清哑也冷冷道:“我要进宫见太皇太后。”
她愤怒之极。
弱肉强食的生存法则,她早就领略了。只是如今郭家非比从前,谢天良怎么还敢欺负巧儿?谢明义竟敢在堂上攀扯方初,和人勾结陷害方家,谢家凭的什么底气?
今天,她哪怕告御状,也要惩治谢天良。
孙知府激灵一下,终于醒过神,慌了。
他糊涂了,眼前这人就不是他能得罪的。
还有,谢天良背后什么人,他干嘛多事去管?
谢家如今自身难保,背后纵然有人,也是来趁火打劫的,而不是为谢家撑腰的,若不然,谢天良摔成这样,那人也不会连面也不露就跑了,可见也不想和方家郭织女对上。
把这当做一件普通案件结案,才最明智。
真揪出幕后主使人,他恐怕就要遭池鱼之殃了。
方初只想针对谢天良,也不想扯太多,因为谢天良背后的人肯定不是凭这件小事能搬倒的,是自己糊涂想拖延,方初才讥讽他自不量力。
想罢,孙知府摆出严正神情,道:“不论谢天良背后有什么人撑腰,朗朗乾坤、天子脚下,他胆敢公然调*戏郭织女的侄女,如此狂妄不可一世,本官绝不轻饶!”
方初问:“大人现在就能判?没有疑问了?”
孙知府面不改色道:“能判。案情已经明了。”
方初道:“大人断案如神,不到一个时辰就解决一桩案子,可谓迅捷神速,公正廉明,不愧是天子脚下的父母官。”
饶是孙知府脸皮厚,听了这话也有些脸作烧。
不过,他顾不得了,一心想结了这案子。
他便对大堂高声道:“谢天良光天化日之下调——”说到这顿了下,又改口道——“企图对郭姑娘非礼,结果自食恶果,摔断了鼻梁。本官判谢天良徒刑两年……”
清哑轻蹙秀眉,问:“就两年?”
孙知府急忙补充道:“杖一百!”
他一心想平息郭织女和方初怒火,也就不顾谢天良死活了。
清哑不太熟悉律法,便看向方初。
方初微微点头,示意这样可以了。
谢天良已经清醒过来,闻言气得发昏,嘶声喊道:“是那丫头狡猾,害得我摔倒。她是故意的!”

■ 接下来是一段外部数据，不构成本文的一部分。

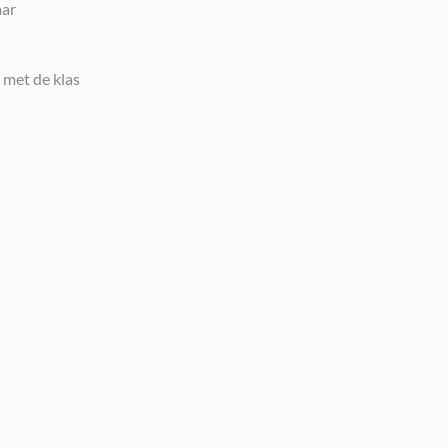
aar
met de klas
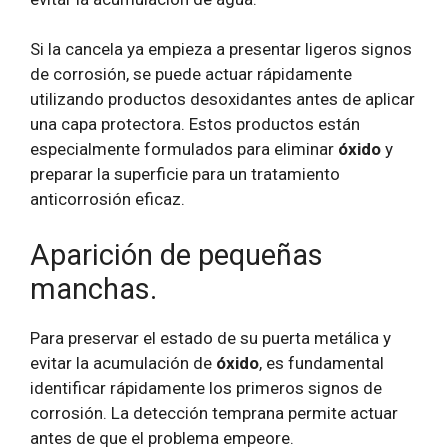
Si la cancela ya empieza a presentar ligeros signos
de corrosión, se puede actuar rápidamente
utilizando productos desoxidantes antes de aplicar
una capa protectora. Estos productos están
especialmente formulados para eliminar
óxido
y
preparar la superficie para un tratamiento
anticorrosión eficaz.
Aparición de pequeñas
manchas.
Para preservar el estado de su puerta metálica y
evitar la acumulación de
óxido
, es fundamental
identificar rápidamente los primeros signos de
corrosión. La detección temprana permite actuar
antes de que el problema empeore.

方初冷笑对众人道:“如何?若非请了大人来现场查问,过后这黑白就颠倒了。好在众目睽睽,任他如何巧言,也难掩盖真相。”
众人都道幸亏他有先见之明,都骂谢天良。
方制气得上前踢了他一脚,道:“无耻之徒!”
方初忙拦住他,不许他踢。
清哑对孙知府道:“谢大人公正。”
孙知府忙赔笑道:“织女无需称谢。这是本官分内事。”
方初则问:“大人,这谢天良经几位大夫诊治,都说没有性命之忧,若他自己调养不好,或者其他缘故死了,与我们无关吧?”
说得谢天良好像活不多久一样。
孙知府和众人都听得心惊不已。
但他不得不强笑道:“自然无关。”
方初淡笑道:“那我们就放心了。告辞!”
又向掌柜和众客人称谢一番,才携清哑从容离去。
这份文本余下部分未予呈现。